■ EXERCISE
Restate the records that follow word for word. Omit the images.

AVAILABLE RECORDS START

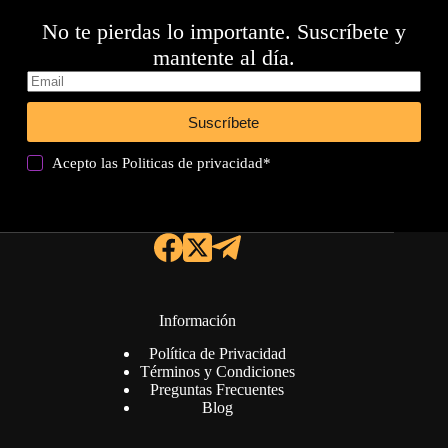
No te pierdas lo importante. Suscríbete y
mantente al día.
Suscríbete
Acepto las
Politicas de privacidad
*
Información
Política de Privacidad
Términos y Condiciones
Preguntas Frecuentes
Blog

AVAILABLE RECORDS END

■ COMPLETED EXERCISE
No te pierdas lo importante. Suscríbete y
mantente al día.
Suscríbete
Acepto las
Politicas de privacidad
*
Información
Política de Privacidad
Términos y Condiciones
Preguntas Frecuentes
Blog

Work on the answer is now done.